Save

Save December 13, 2011

The word of the wise is this: Save! Don’t spend to the max, save.

Who’s got some advice for us?

For many Americans, the golden years are quickly taking on a tin-like hue.

After a vicious decade of no growth for the stock market, including two 401(k)-eating bear markets and persistently sky-high unemployment, more Americans are finding themselves in their 50s and 60s with practically no money saved for retirement.

“We were in our 30s, blinked, and now we’re our parents’ age,” says Alan Tipps, a corporate jet pilot who typically earns more than $100,000 a year when he’s working. But Tipps, 52, has been laid off three times during the past four years, and says that has forced him to burn through what was in his 401(k) just to “keep the lights on” in his home in Portales, N.M.

Investors of all ages have suffered. But for those close to retirement, it’s been especially tough, because they’re faced with taking distributions from investment portfolios that in some cases are a fraction of their peak value. Forced early retirements and the near extinction of pensions are making things worse, creating a generation of aging investors in which some have little or no plans for how they’re going to pay for retirement.

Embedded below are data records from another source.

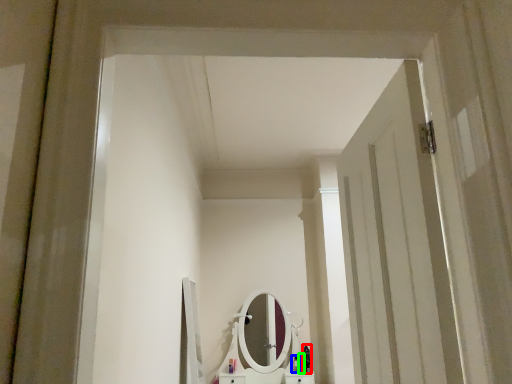 Question: Which is farther away from toiletry (highlighted by a red box)? toiletry (highlighted by a blue box) or toiletry (highlighted by a green box)?

Choices:
 (A) toiletry
 (B) toiletry

Answer: (A) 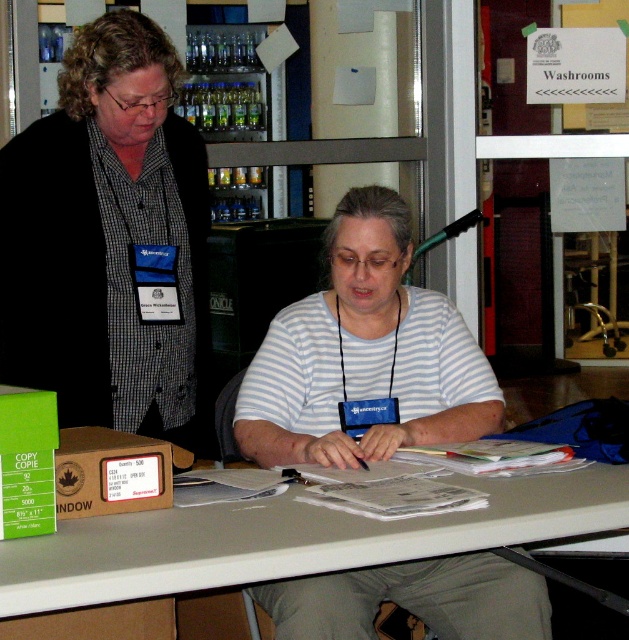 Question: Does smooth gray table at center appear under brown cardboard box at lower left?

Choices:
 (A) yes
 (B) no

Answer: (A)

Question: Which of the following is the closest to the observer?

Choices:
 (A) white striped shirt at center
 (B) brown cardboard box at lower left
 (C) checkered fabric shirt at left

Answer: (B)

Question: Which of the following is the closest to the observer?

Choices:
 (A) pos(40,371)
 (B) pos(114,493)
 (C) pos(89,532)
 (D) pos(404,384)

Answer: (C)

Question: Does checkered fabric shirt at left have a greater width compared to white striped shirt at center?

Choices:
 (A) yes
 (B) no

Answer: (B)

Question: Which of the following is the farthest from the observer?

Choices:
 (A) checkered fabric shirt at left
 (B) brown cardboard box at lower left
 (C) white striped shirt at center
 (D) smooth gray table at center

Answer: (A)

Question: Can you confirm if checkered fabric shirt at left is positioned above white striped shirt at center?

Choices:
 (A) no
 (B) yes

Answer: (B) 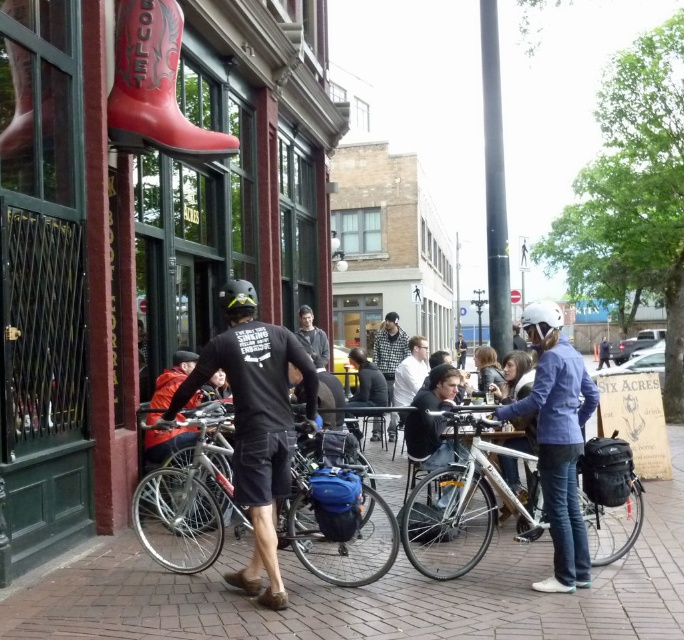 Question: Is brick pavement at center in front of black metallic pole at center?

Choices:
 (A) no
 (B) yes

Answer: (B)

Question: Does brick pavement at center come in front of dark gray sweater at center?

Choices:
 (A) yes
 (B) no

Answer: (A)

Question: Which of the following is the closest to the observer?

Choices:
 (A) (179, 484)
 (B) (244, 307)
 (C) (438, 492)
 (D) (265, 568)

Answer: (D)

Question: Can you confirm if silver metallic bicycle at center is thinner than checkered shirt at center?

Choices:
 (A) no
 (B) yes

Answer: (B)

Question: Which object is closer to the camera taking this photo?

Choices:
 (A) black metallic pole at center
 (B) checkered shirt at center
 (C) white matte bicycle helmet at center

Answer: (C)

Question: Considering the real-world distances, which object is farthest from the dark gray sweater at center?

Choices:
 (A) brick pavement at center
 (B) black matte shirt at center

Answer: (A) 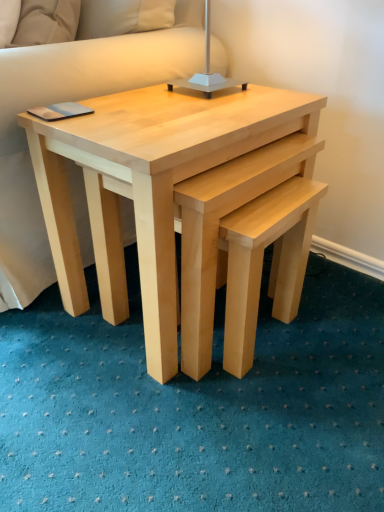 In order to click on vacant space in front of natural wood nesting tables at center in this screenshot , I will do `click(187, 426)`.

It gets more ominous, given the other changes Americans are facing. Declining property values have drained home equity that many retirees might have counted on. Meanwhile, the number of people reaching retirement age is soaring as the Baby Boom generation ages.

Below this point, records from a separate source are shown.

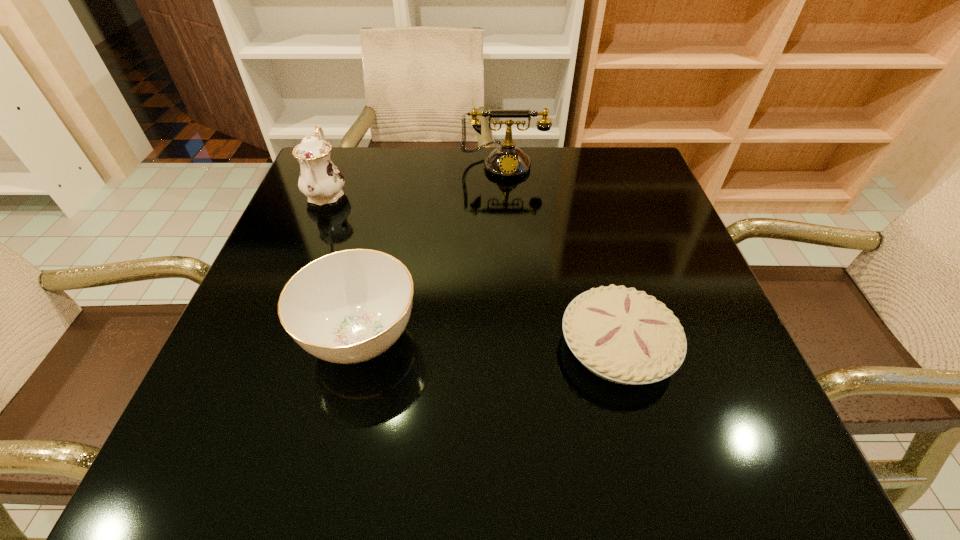 This screenshot has height=540, width=960. In order to click on telephone in this screenshot , I will do pos(507,161).

This screenshot has height=540, width=960. What are the coordinates of `the left chinaware` in the screenshot? It's located at (320, 180).

Locate an element on the screen. The image size is (960, 540). the taller chinaware is located at coordinates (320, 180).

Find the location of `the second shortest object`. the second shortest object is located at coordinates (346, 307).

Where is `the shorter chinaware`? This screenshot has height=540, width=960. the shorter chinaware is located at coordinates (346, 307).

Identify the location of the shortest object. The height and width of the screenshot is (540, 960). (623, 335).

I want to click on vacant area situated on the dial of the telephone, so click(x=507, y=204).

The height and width of the screenshot is (540, 960). I want to click on vacant area located 0.210m on the front of the leftmost object, so click(291, 279).

Find the location of a particular element. Image resolution: width=960 pixels, height=540 pixels. free space located 0.240m on the right of the second object from left to right is located at coordinates (557, 338).

This screenshot has height=540, width=960. I want to click on free space located on the right of the shortest object, so click(x=716, y=346).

Saving early and often is the way Americans typically fund their retirement, the biggest financial obligation most will face. Pensions for many have become a thing of the past. Retirement needs vary greatly, but the numbers are universally huge. A 65-year-old retiree would need to have $1.1 million saved to draw $50,000 a year in inflation-adjusted dollars, assuming 3% inflation and a 5% annual return from investments. That’s if the investor is lucky enough to get a 5% return, which, given the flat-line returns of stocks the last decade, might give some pause.